Top of RECORDS FOR THE TASK
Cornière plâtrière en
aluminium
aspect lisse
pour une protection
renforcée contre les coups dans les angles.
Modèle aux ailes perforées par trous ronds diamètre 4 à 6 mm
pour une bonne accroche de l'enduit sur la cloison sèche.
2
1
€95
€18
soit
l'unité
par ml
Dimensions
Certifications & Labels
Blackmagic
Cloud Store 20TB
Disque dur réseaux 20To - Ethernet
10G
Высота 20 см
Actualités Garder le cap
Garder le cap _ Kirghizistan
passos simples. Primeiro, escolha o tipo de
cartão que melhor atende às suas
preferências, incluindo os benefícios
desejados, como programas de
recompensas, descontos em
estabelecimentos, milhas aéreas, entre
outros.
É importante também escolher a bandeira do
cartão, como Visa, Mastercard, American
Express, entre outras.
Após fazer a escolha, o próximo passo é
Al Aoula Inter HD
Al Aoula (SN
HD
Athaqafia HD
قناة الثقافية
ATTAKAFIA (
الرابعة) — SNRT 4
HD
Bottom of RECORDS FOR THE TASK
Top of RECORDS FOR THE TASK
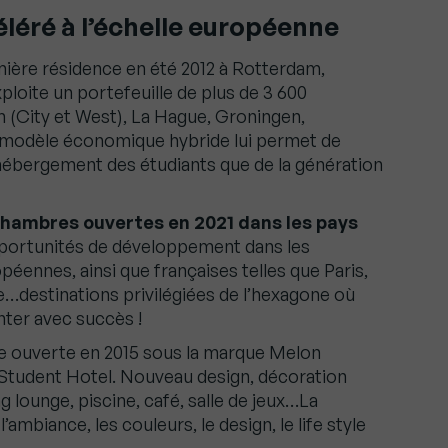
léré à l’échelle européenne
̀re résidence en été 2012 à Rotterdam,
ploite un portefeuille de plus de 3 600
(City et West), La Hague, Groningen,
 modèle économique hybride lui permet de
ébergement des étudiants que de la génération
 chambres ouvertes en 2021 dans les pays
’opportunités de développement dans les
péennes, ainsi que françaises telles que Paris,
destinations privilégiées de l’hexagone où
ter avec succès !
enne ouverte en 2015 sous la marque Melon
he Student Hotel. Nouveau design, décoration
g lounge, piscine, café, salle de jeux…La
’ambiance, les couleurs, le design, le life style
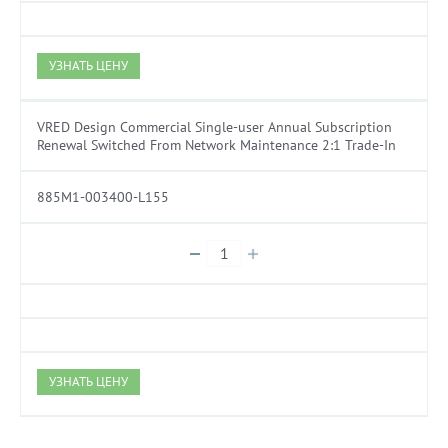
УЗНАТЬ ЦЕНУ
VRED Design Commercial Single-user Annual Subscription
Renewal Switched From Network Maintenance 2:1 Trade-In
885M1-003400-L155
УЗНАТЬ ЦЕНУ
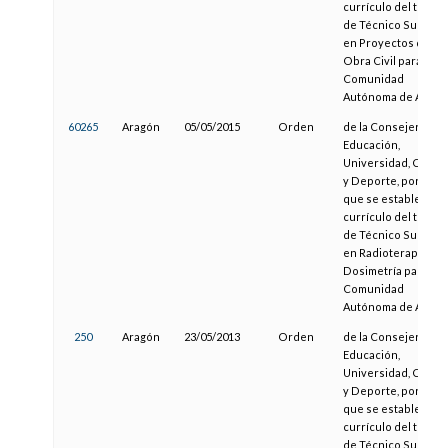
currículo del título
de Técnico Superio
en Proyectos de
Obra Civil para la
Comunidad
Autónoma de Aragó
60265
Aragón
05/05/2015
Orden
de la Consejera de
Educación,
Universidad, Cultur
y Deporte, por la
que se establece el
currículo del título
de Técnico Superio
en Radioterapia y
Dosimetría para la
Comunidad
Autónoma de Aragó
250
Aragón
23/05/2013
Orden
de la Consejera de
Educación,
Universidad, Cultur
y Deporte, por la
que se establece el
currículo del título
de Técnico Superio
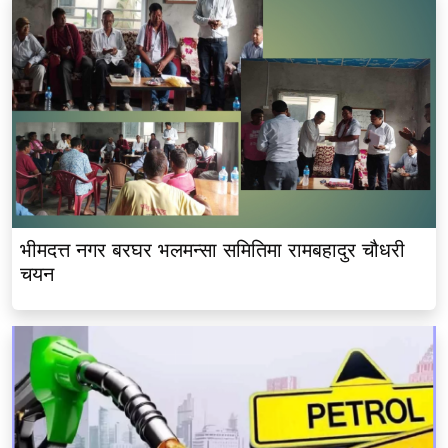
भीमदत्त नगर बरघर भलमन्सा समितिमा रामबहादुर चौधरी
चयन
Bottom of RECORDS FOR THE TASK
Top of RECORDS FOR THE TASK
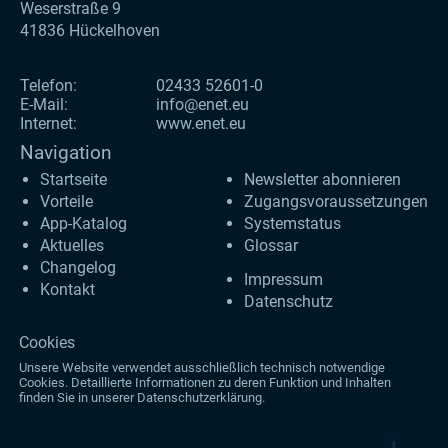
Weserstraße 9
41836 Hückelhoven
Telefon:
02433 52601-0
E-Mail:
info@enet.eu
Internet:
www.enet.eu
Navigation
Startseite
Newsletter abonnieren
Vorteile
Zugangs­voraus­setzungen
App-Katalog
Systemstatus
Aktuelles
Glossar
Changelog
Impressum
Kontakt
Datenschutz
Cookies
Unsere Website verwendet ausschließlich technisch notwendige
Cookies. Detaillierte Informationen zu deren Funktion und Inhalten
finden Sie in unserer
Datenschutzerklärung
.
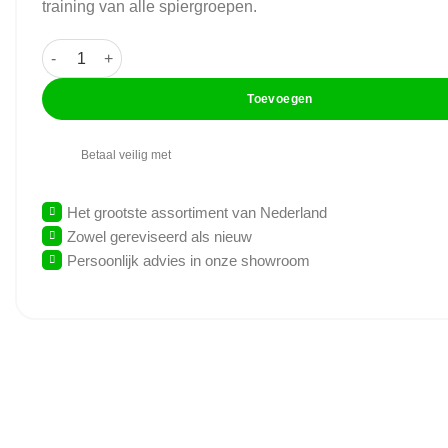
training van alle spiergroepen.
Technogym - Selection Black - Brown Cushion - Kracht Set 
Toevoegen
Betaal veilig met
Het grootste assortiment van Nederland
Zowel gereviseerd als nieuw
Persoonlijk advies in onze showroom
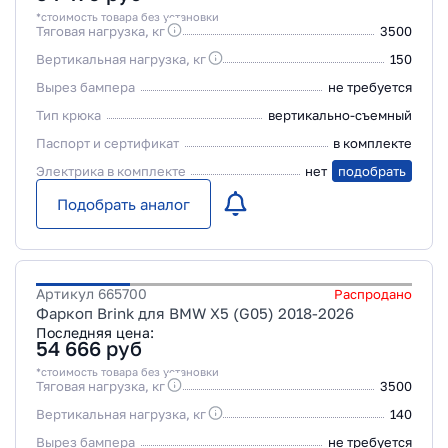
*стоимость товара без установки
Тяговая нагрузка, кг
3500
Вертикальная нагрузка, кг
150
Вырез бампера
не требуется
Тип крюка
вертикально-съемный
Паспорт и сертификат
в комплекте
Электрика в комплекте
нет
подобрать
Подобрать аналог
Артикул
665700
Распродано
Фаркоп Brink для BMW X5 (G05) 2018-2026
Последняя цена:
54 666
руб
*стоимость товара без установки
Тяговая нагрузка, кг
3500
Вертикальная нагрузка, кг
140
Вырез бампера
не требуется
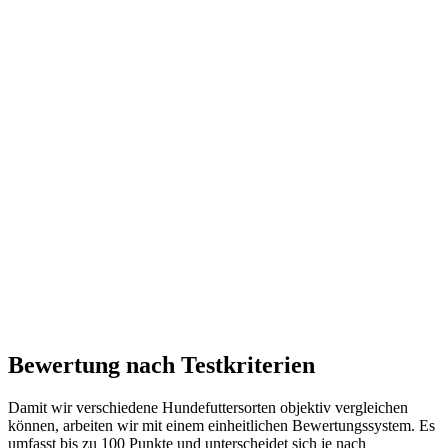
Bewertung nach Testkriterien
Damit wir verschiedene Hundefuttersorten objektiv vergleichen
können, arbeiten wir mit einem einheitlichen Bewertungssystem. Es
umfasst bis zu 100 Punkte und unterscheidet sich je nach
Bottom of RECORDS FOR THE TASK
**TASK**
Within the entries, find all lines holding "escolha" and copy each one.

**ANSWER FOR THIS EXERCISE**
passos simples. Primeiro, escolha o tipo de
Após fazer a escolha, o próximo passo é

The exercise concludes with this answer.